(AIM OF THE TASK) Determine how many lines of the listing below hold the string "mini", then state that number alone.

(RECORDS FOR THE TASK)
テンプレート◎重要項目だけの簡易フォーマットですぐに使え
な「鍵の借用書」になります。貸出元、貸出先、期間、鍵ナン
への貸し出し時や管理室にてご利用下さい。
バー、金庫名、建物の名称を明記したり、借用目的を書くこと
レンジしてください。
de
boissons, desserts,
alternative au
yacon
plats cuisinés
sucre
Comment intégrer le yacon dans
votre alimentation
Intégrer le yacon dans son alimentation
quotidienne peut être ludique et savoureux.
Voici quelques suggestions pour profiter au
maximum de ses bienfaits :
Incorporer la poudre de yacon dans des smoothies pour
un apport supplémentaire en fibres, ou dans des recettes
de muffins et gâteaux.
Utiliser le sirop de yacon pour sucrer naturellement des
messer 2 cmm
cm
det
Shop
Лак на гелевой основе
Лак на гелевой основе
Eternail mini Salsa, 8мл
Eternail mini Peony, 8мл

--

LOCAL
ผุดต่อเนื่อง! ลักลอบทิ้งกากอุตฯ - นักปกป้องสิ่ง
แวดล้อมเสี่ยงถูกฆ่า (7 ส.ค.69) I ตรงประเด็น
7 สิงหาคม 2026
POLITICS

(ANSWER BOX) 2